PROBLEM STATEMENT => Scan the records below for the line with "même catégorie de marchandises (avec ici" and the line with "bord staan afmetingen". Repeat those two lines and every line between them exactly, and nothing else.
»»
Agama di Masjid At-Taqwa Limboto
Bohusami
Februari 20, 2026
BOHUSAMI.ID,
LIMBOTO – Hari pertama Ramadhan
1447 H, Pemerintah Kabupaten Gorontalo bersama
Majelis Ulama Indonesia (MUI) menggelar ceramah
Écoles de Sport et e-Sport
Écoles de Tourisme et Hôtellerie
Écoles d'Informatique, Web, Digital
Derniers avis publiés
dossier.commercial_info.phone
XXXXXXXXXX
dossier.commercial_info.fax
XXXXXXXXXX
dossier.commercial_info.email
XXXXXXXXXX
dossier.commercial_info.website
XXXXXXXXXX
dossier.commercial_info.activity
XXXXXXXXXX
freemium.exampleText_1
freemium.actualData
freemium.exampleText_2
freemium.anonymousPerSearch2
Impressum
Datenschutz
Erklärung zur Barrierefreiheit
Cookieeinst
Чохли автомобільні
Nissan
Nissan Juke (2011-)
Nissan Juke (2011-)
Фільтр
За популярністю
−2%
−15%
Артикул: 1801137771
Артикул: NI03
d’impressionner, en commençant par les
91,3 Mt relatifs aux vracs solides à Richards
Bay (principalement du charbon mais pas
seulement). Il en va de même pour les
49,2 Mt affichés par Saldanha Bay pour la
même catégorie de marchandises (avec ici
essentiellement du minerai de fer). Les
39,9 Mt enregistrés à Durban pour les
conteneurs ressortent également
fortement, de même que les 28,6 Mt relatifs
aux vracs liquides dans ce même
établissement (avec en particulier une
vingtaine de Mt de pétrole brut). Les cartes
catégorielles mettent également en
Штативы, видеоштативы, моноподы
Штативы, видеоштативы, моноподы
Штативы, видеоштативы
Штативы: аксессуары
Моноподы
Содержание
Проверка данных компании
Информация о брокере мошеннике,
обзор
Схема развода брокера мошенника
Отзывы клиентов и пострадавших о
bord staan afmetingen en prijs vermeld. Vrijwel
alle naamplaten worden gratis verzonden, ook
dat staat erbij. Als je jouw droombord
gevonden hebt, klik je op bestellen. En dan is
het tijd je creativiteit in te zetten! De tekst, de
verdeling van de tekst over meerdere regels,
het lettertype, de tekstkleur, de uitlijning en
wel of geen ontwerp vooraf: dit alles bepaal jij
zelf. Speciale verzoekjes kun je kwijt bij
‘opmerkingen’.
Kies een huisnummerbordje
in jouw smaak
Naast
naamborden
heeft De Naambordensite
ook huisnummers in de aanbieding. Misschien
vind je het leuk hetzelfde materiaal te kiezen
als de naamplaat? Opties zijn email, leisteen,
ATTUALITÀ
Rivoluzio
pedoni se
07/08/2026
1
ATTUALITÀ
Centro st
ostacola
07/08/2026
««
RESULT =>
même catégorie de marchandises (avec ici
essentiellement du minerai de fer). Les
39,9 Mt enregistrés à Durban pour les
conteneurs ressortent également
fortement, de même que les 28,6 Mt relatifs
aux vracs liquides dans ce même
établissement (avec en particulier une
vingtaine de Mt de pétrole brut). Les cartes
catégorielles mettent également en
Штативы, видеоштативы, моноподы
Штативы, видеоштативы, моноподы
Штативы, видеоштативы
Штативы: аксессуары
Моноподы
Содержание
Проверка данных компании
Информация о брокере мошеннике,
обзор
Схема развода брокера мошенника
Отзывы клиентов и пострадавших о
bord staan afmetingen en prijs vermeld. Vrijwel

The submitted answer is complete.